*** The data Section Begins ***

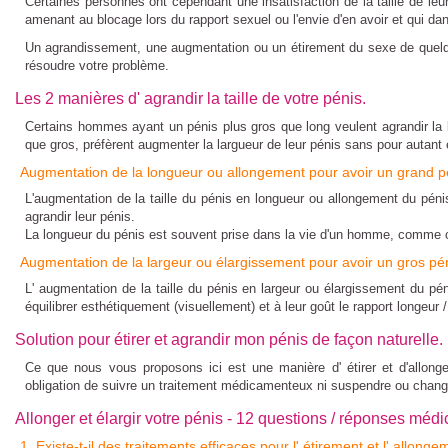
Certaines personnes ont cependant une insatisfaction de la taille de le
amenant au blocage lors du rapport sexuel ou l'envie d'en avoir et qui da
Un
agrandissement
, une augmentation ou un
étirement
du sexe de quelqu
résoudre votre problème.
Les 2 manières d' agrandir la taille de votre pénis.
Certains hommes ayant un
pénis plus gros que long
veulent
agrandir la
que gros, préfèrent
augmenter la largueur de leur pénis
sans pour autant 
Augmentation de la longueur ou allongement pour avoir un grand p
L'augmentation de la taille du pénis en longueur ou
allongement du péni
agrandir leur pénis.
La longueur du pénis est souvent prise dans la vie d'un homme, comme crit
Augmentation de la largeur ou élargissement pour avoir un gros pén
L'
augmentation de la taille du pénis
en largeur ou
élargissement du pén
équilibrer esthétiquement (visuellement) et à leur goût le rapport longeur /
Solution pour étirer et agrandir mon pénis de façon naturelle.
Ce que nous vous proposons ici est une
manière d' étirer et d'allong
obligation de suivre un traitement médicamenteux ni suspendre ou changer
Allonger et élargir votre pénis - 12 questions / réponses médi
1. Existe-t-il des traitements efficaces pour l' étirement et l' allong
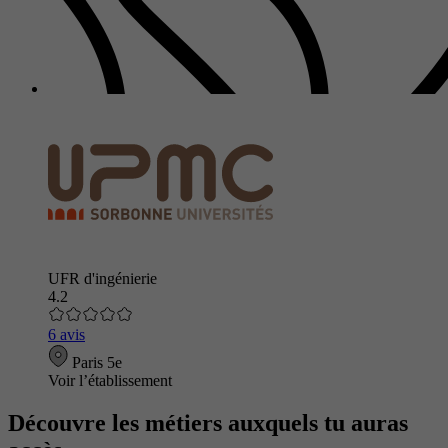
UFR d'ingénierie
4.2
6 avis
Paris 5e
Voir l’établissement
Découvre les métiers auxquels tu auras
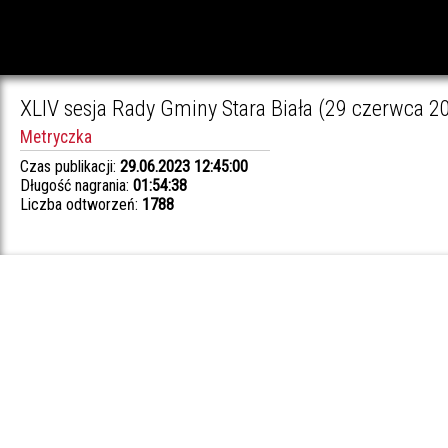
XLIV sesja Rady Gminy Stara Biała (29 czerwca 20
Metryczka
Czas publikacji:
29.06.2023 12:45:00
Długość nagrania:
01:54:38
Liczba odtworzeń:
1788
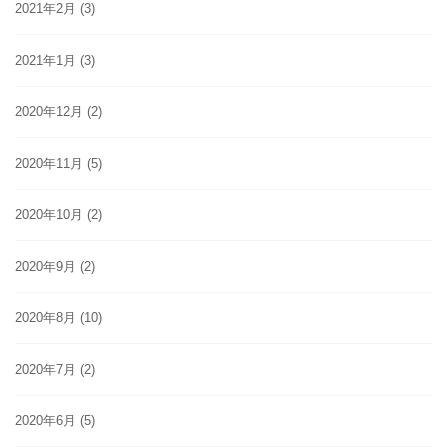
2021年2月
(3)
2021年1月
(3)
2020年12月
(2)
2020年11月
(5)
2020年10月
(2)
2020年9月
(2)
2020年8月
(10)
2020年7月
(2)
2020年6月
(5)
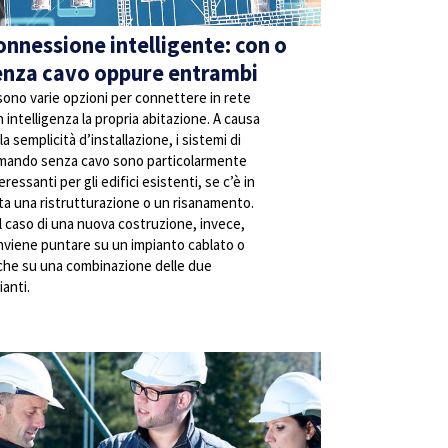
onnessione intelligente: con o
enza cavo oppure entrambi
sono varie opzioni per connettere in rete
 intelligenza la propria abitazione. A causa
la semplicità d’installazione, i sistemi di
mando senza cavo sono particolarmente
eressanti per gli edifici esistenti, se c’è in
ta una ristrutturazione o un risanamento.
 caso di una nuova costruzione, invece,
nviene puntare su un impianto cablato o
che su una combinazione delle due
ianti.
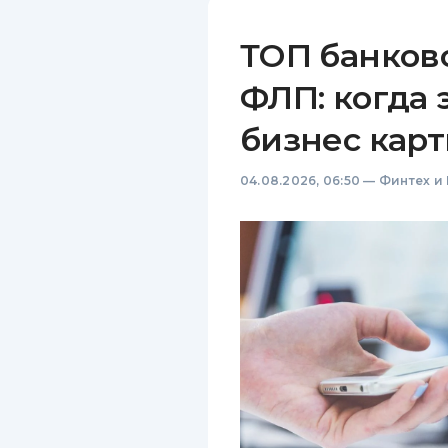
ТОП банков
ФЛП: когда 
бизнес карт
04.08.2026, 06:50
—
Финтех и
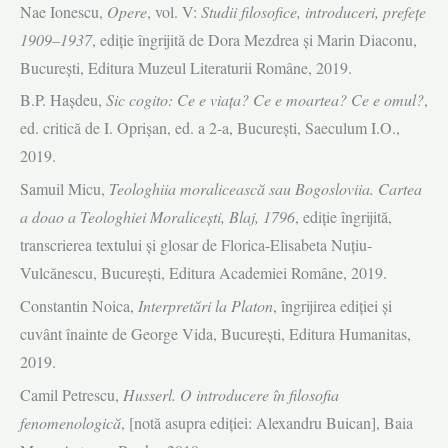
Nae Ionescu,
Opere
, vol. V:
Studii filosofice, introduceri, prefeţe
1909–1937
, ediţie îngrijită de Dora Mezdrea şi Marin Diaconu,
Bucureşti, Editura Muzeul Literaturii Române, 2019.
B.P. Haşdeu,
Sic cogito: Ce e viaţa? Ce e moartea? Ce e omul?
,
ed. critică de I. Oprişan, ed. a 2-a, Bucureşti, Saeculum I.O.,
2019.
Samuil Micu,
Teologhiia moralicească sau Bogosloviia. Cartea
a doao a Teologhiei Moraliceşti, Blaj, 1796
, ediţie îngrijită,
transcrierea textului şi glosar de Florica-Elisabeta Nuţiu-
Vulcănescu, Bucureşti, Editura Academiei Române, 2019.
Constantin Noica,
Interpretări la Platon
, îngrijirea ediţiei şi
cuvânt înainte de George Vida, Bucureşti, Editura Humanitas,
2019.
Camil Petrescu,
Husserl. O introducere în filosofia
fenomenologică
, [notă asupra ediţiei: Alexandru Buican], Baia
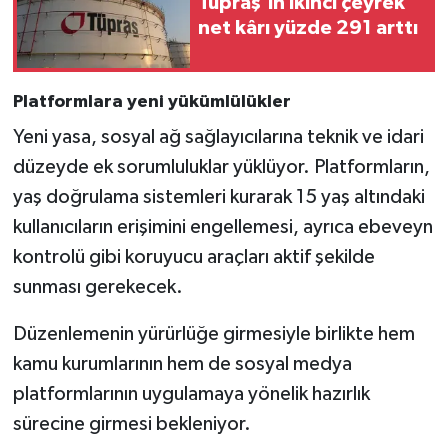
Tüpraş’ın ikinci çeyrek
net kârı yüzde 291 arttı
Platformlara yeni yükümlülükler
Yeni yasa, sosyal ağ sağlayıcılarına teknik ve idari
düzeyde ek sorumluluklar yüklüyor. Platformların,
yaş doğrulama sistemleri kurarak 15 yaş altındaki
kullanıcıların erişimini engellemesi, ayrıca ebeveyn
kontrolü gibi koruyucu araçları aktif şekilde
sunması gerekecek.
Düzenlemenin yürürlüğe girmesiyle birlikte hem
kamu kurumlarının hem de sosyal medya
platformlarının uygulamaya yönelik hazırlık
sürecine girmesi bekleniyor.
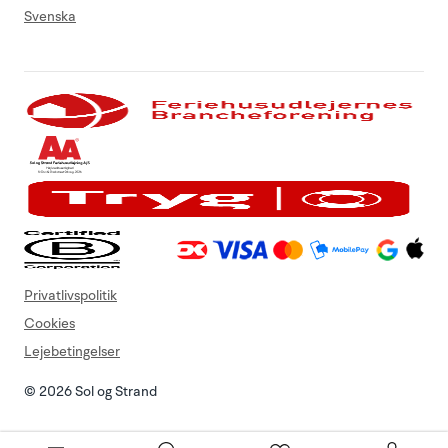
Svenska
Privatlivspolitik
Cookies
Lejebetingelser
© 2026 Sol og Strand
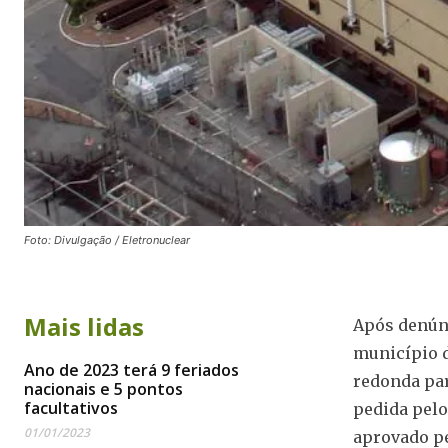
Foto: Divulgação / Eletronuclear
Mais lidas
Após denúnc
município d
Ano de 2023 terá 9 feriados
redonda par
nacionais e 5 pontos
facultativos
pedida pelo
01/01/2023
aprovado p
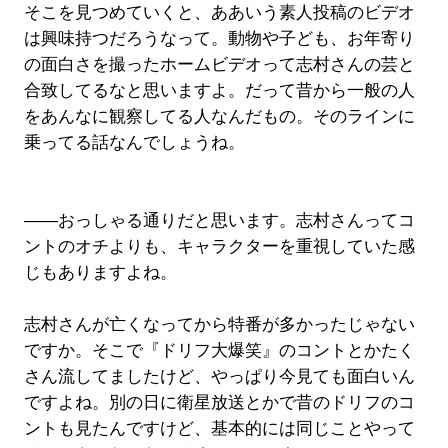
そこを見つめていくと、ああいう素人投稿のビデオ
は興味持つだろうなって。動物や子ども、お年寄り
の面白さを撮ったホームビデオって志村さんの芸と
合致してるなと思いますよ。だって昔から一般の人
をあんなに観察してる人なんだもの。そのラインに
乗ってる話なんでしょうね。
――おっしゃる通りだと思います。志村さんってコ
ントのオチよりも、キャラクターを重視していた感
じもありますよね。
志村さんが亡くなってから特番が多かったじゃない
ですか。そこで『ドリフ大爆笑』のコントとかたく
さん流してましたけど、やっぱり今見ても面白いん
ですよね。別の日に衛星放送とかで昔のドリフのコ
ントも見たんですけど、基本的には同じことやって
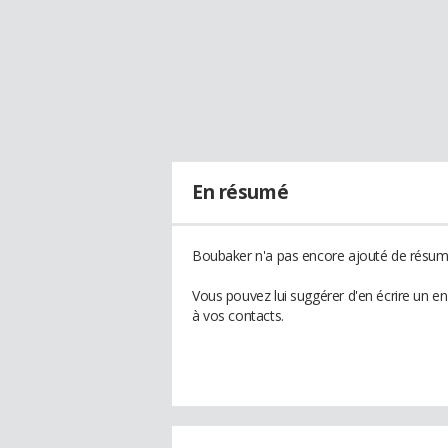
En résumé
Boubaker n'a pas encore ajouté de résumé
Vous pouvez lui suggérer d'en écrire un e
à vos contacts.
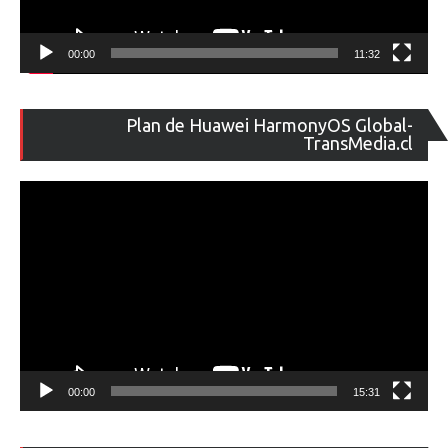
00:00
11:32
Re
Plan de Huawei HarmonyOS Global-
de
TransMedia.cl
ví
00:00
15:31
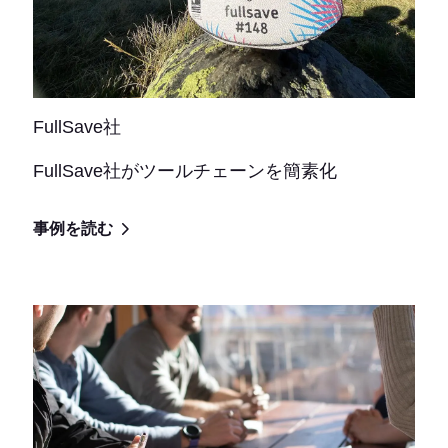
FullSave社
FullSave社がツールチェーンを簡素化
事例を読む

*** The data Section Ends ***

→ **Problem to work on**: Return the lines exactly, from the one containing "ed. critică de" through the last line above, including both ends and excluding every picture.

→ **Solution to this exercise**:
ed. critică de I. Oprişan, ed. a 2-a, Bucureşti, Saeculum I.O.,
2019.
Samuil Micu,
Teologhiia moralicească sau Bogosloviia. Cartea
a doao a Teologhiei Moraliceşti, Blaj, 1796
, ediţie îngrijită,
transcrierea textului şi glosar de Florica-Elisabeta Nuţiu-
Vulcănescu, Bucureşti, Editura Academiei Române, 2019.
Constantin Noica,
Interpretări la Platon
, îngrijirea ediţiei şi
cuvânt înainte de George Vida, Bucureşti, Editura Humanitas,
2019.
Camil Petrescu,
Husserl. O introducere în filosofia
fenomenologică
, [notă asupra ediţiei: Alexandru Buican], Baia
Tüpraş’ın ikinci çeyrek
net kârı yüzde 291 arttı
Platformlara yeni yükümlülükler
Yeni yasa, sosyal ağ sağlayıcılarına teknik ve idari
düzeyde ek sorumluluklar yüklüyor. Platformların,
yaş doğrulama sistemleri kurarak 15 yaş altındaki
kullanıcıların erişimini engellemesi, ayrıca ebeveyn
kontrolü gibi koruyucu araçları aktif şekilde
sunması gerekecek.
Düzenlemenin yürürlüğe girmesiyle birlikte hem
kamu kurumlarının hem de sosyal medya
platformlarının uygulamaya yönelik hazırlık
sürecine girmesi bekleniyor.
Svenska
Privatlivspolitik
Cookies
Lejebetingelser
© 2026 Sol og Strand
Foto: Divulgação / Eletronuclear
Mais lidas
Após denúnc
município d
Ano de 2023 terá 9 feriados
redonda par
nacionais e 5 pontos
facultativos
pedida pelo
01/01/2023
aprovado p
そこを見つめていくと、ああいう素人投稿のビデオ
は興味持つだろうなって。動物や子ども、お年寄り
の面白さを撮ったホームビデオって志村さんの芸と
合致してるなと思いますよ。だって昔から一般の人
をあんなに観察してる人なんだもの。そのラインに
乗ってる話なんでしょうね。
――おっしゃる通りだと思います。志村さんってコ
ントのオチよりも、キャラクターを重視していた感
じもありますよね。
志村さんが亡くなってから特番が多かったじゃない
ですか。そこで『ドリフ大爆笑』のコントとかたく
さん流してましたけど、やっぱり今見ても面白いん
ですよね。別の日に衛星放送とかで昔のドリフのコ
ントも見たんですけど、基本的には同じことやって
En résumé
Boubaker n'a pas encore ajouté de résumé
Vous pouvez lui suggérer d'en écrire un e
à vos contacts.
00:00
11:32
Re
Plan de Huawei HarmonyOS Global-
de
TransMedia.cl
ví
00:00
15:31
FullSave社
FullSave社がツールチェーンを簡素化
事例を読む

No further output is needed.